(REQUIRED ACTION) The result should be the listing below restated word for word, with images left out.
________________
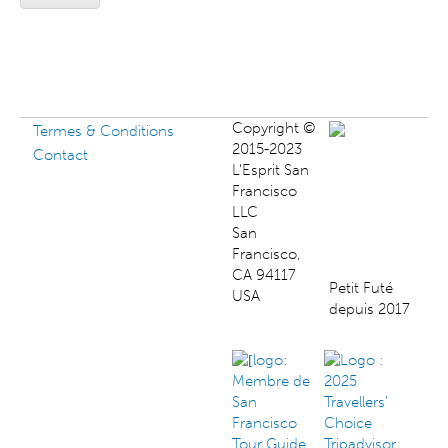
Copyright ©
Termes & Conditions
2015-2023
Contact
L'Esprit San
Francisco
LLC
San
Francisco,
CA 94117
Petit Futé
USA
depuis 2017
________________
(SOLUTION TO THE PROBLEM)
Copyright ©
Termes & Conditions
2015-2023
Contact
L'Esprit San
Francisco
LLC
San
Francisco,
CA 94117
Petit Futé
USA
depuis 2017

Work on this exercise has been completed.